I have three 3.5 mm Montana Sapphires that were given an
Octabright cut. They look like little stop signs. Two of them
have an ice blue color although they are not dark and the third
one is almost white.
I was wondering if anyone has any good advice as to whether they
will go better in a gold or a silver setting? Since they are not
round would I have trouble finding a commercial setting for them?
Would it be a lot of trouble building an 8 sided setting from
Any advice would be greatly appreciated.
You should not have a problem setting these in a 4-prong
commercial head that you can buy in either sterling, white gold,
or yellow gold. You would just solder the head on the piece and
then set thw stone.
Choice of sterling or gold is an aesthetic choice. It should
match the metal of whatever the underlying piece is.
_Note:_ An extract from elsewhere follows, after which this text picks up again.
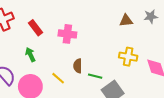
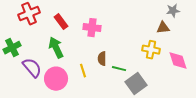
brown triangle: (126, 21) -> (163, 28), moved
green arrow: (30, 55) -> (56, 48), size x1.5
yellow line: (58, 78) -> (83, 71), turned 32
Dear Mr. Peterson: Personally I feel the ice blue, would look
best in fine silver. The white one in gold. Or a combination of
gold, yellow & white, if your planning to make a set, i.e.,
earrings and pendant. Interestingly enough, I happen to be
particularly enamored of this stone.
Please contact me. marcea email@example.com
Hiya Peter, Well…about your Sapphires…I dont’ know if i’m a
lil late on this cause i was away…but you shouldn’t have any
problem with a commerical setting…depending on what style
you want. Octagon cuts usually fit into regualar round
settings…at least from my opinion…I just had a pair of
octagon peridots set. Good luck finding your setting
I was wondering if anyone has any good advice as to whether
they will go better in a gold or a silver setting? Since they
are not round would I have trouble finding a commercial
setting for them?
Peter: I think the yellow vs. white is a preference thing. Since
they are octagons they should go OK into a four prong setting
for a 3.5mm round. You should be able to find something like
that around at a large wax pattern place.
I might choose to set the bluish ones in yellow to enhance their
color, give it more depth. I would also set the clear one in
white. As far as settings go, one of the simplest ways I can
think of, if the equipment is available, would be to melt a
little wax, and push the stone in. Once the wax has hardened you
can file away and make your minor adjustments, cast, and viola!
have a bezel. You also might try carving your entire piece, and
then cast with your stone in place, but this is not a process I
am as familiar with, but there seems to be a lot of information
on it available in the archives. Good luck, Alicia Arnold.